Wamendagri Tegaskan Revisi UU Pemilu dan Pilkada Mengacu pada Putusan MK
SinPo.id - Wakil Menteri Dalam Negeri (Wamendagri) Bima Arya Sugiarto menegaskan penghormatan terhadap putusan Mahkamah Konstitusi (MK) yang menghapus ambang batas pencalonan presiden sebesar 20 persen merupakan hal penting.
Bima menyebutkan setiap langkah dalam revisi Undang-undang Pilkada dan Pemilu perlu berlandaskan pada putusan tersebut yang bersifat final dan mengikat.
"Keputusan MK ini final and binding. Kita harus menghormati dan melaksanakannya, termasuk dalam proses pembahasan revisi UU Pilkada dan Pemilu.
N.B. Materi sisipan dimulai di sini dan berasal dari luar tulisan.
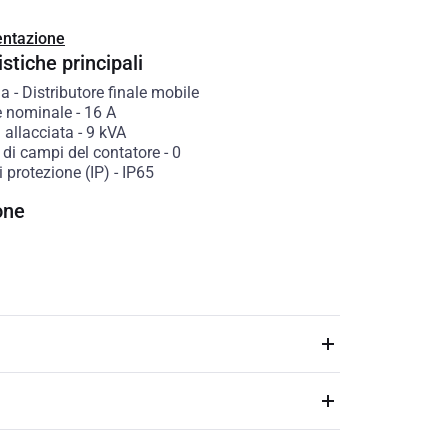
ntazione
stiche principali
ia
-
Distributore finale mobile
e nominale
-
16
A
 allacciata
-
9
kVA
di campi del contatore
-
0
 protezione (IP)
-
IP65
one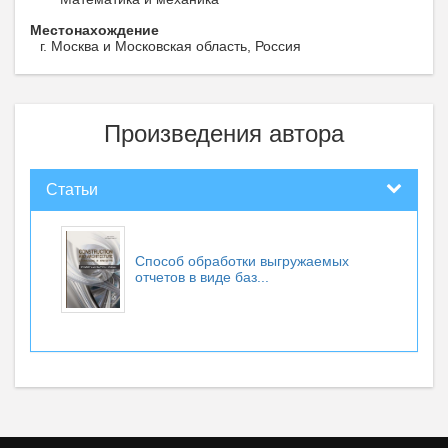
Местонахождение
г. Москва и Московская область, Россия
Произведения автора
Статьи
Способ обработки выгружаемых
отчетов в виде баз...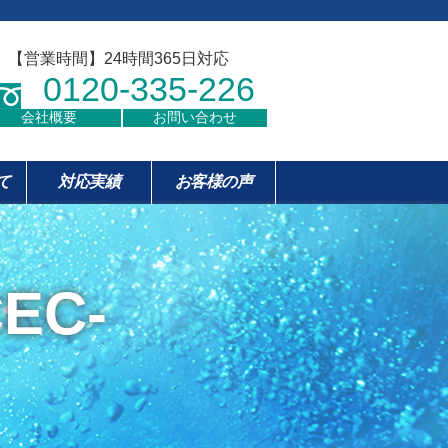
【営業時間】24時間365日対応
0120-335-226
会社概要
お問い合わせ
て
対応実績
お客様の声
CEC-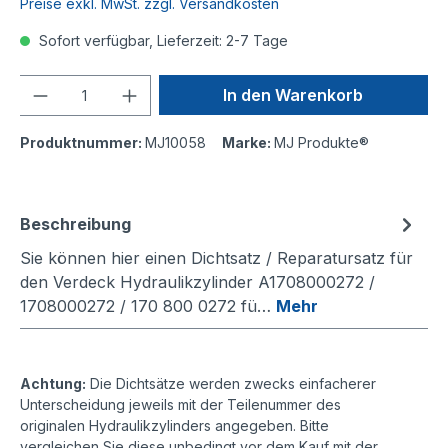
Preise exkl. MwSt. zzgl. Versandkosten
Sofort verfügbar, Lieferzeit: 2-7 Tage
Anzahl
In den Warenkorb
Produktnummer:
MJ10058
Marke:
MJ Produkte®
Beschreibung
Sie können hier einen Dichtsatz / Reparatursatz für
den Verdeck Hydraulikzylinder A1708000272 /
1708000272 / 170 800 0272 fü…
Mehr
Achtung:
Die Dichtsätze werden zwecks einfacherer
Unterscheidung jeweils mit der Teilenummer des
originalen Hydraulikzylinders angegeben. Bitte
vergleichen Sie diese unbedingt vor dem Kauf mit der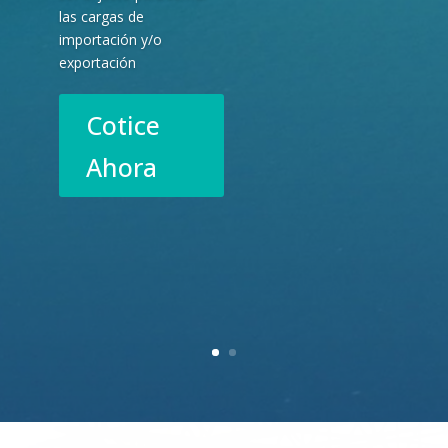
las cargas de
importación y/o
exportación
Cotice
Ahora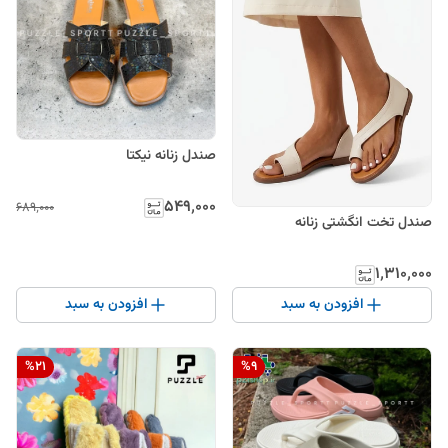
صندل زنانه نیکتا
۵۴۹٬۰۰۰
۶۸۹٬۰۰۰
صندل تخت انگشتی زنانه
۱٬۳۱۰٬۰۰۰
افزودن به سبد
افزودن به سبد
%
21
%
9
Pembahasan tersebut harus merujuk pada semangat putusan MK," ujar Bima dalam keterangannya, Kamis, 2 Januari 2025.
Lebih lanjut, Bima juga menyampaikan bahwa perubahan aturan terkait pencalonan kepala daerah harus dikaji lebih mendalam.
Dia menyebut, salah satu poin yang perlu dipertimbangkan ialah apakah pemilihan kepala daerah tetap dilaksanakan secara langsung atau dapat melalui jalur DPRD.
"Ini bukan hanya tentang syarat pencalonan Presiden dan Wakil Presiden, tetapi juga menyangkut pencalonan kepala daerah. Kita harus melihat apakah threshold masih diperlukan atau tidak," ungkap dia.
"Pembahasan ini harus sesuai dengan semangat putusan MK, termasuk dalam menentukan apakah pemilihan kepala daerah harus dilakukan langsung atau melalui DPRD," sambungnya.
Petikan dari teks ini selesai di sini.